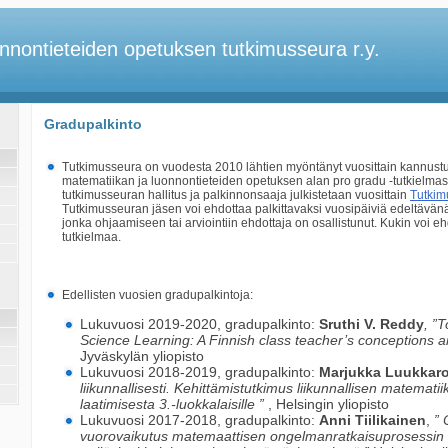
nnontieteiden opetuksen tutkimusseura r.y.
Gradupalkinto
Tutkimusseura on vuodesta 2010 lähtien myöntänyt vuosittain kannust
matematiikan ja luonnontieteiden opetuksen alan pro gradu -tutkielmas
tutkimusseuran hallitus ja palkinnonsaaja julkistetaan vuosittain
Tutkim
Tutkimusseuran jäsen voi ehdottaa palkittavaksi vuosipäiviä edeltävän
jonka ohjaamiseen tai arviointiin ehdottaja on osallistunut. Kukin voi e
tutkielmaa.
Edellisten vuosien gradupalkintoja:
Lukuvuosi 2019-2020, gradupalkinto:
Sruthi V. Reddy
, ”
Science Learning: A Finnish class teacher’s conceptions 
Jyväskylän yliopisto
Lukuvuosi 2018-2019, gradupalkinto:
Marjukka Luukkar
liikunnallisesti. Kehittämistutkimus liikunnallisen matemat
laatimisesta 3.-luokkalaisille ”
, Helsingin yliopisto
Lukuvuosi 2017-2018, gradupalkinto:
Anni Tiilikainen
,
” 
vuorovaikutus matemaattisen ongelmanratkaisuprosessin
━━━━━━━━━━━━━━━━━━━━━━━━━━━━━━
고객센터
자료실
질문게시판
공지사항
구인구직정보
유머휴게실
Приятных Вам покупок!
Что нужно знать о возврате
━━━━━━━━━━━━━━━━━━━━━━━━━━━━━━
Could you restate word for word the lines above from the one containing "nnontieteiden opetuksen tutkimusseura r.y." through the one containing "Jyväskylän yliopisto", both included, and nothing else?

nnontieteiden opetuksen tutkimusseura r.y.
Gradupalkinto
Tutkimusseura on vuodesta 2010 lähtien myöntänyt vuosittain kannust
matematiikan ja luonnontieteiden opetuksen alan pro gradu -tutkielmas
tutkimusseuran hallitus ja palkinnonsaaja julkistetaan vuosittain
Tutkim
Tutkimusseuran jäsen voi ehdottaa palkittavaksi vuosipäiviä edeltävän
jonka ohjaamiseen tai arviointiin ehdottaja on osallistunut. Kukin voi e
tutkielmaa.
Edellisten vuosien gradupalkintoja:
Lukuvuosi 2019-2020, gradupalkinto:
Sruthi V. Reddy
, ”
Science Learning: A Finnish class teacher’s conceptions 
Jyväskylän yliopisto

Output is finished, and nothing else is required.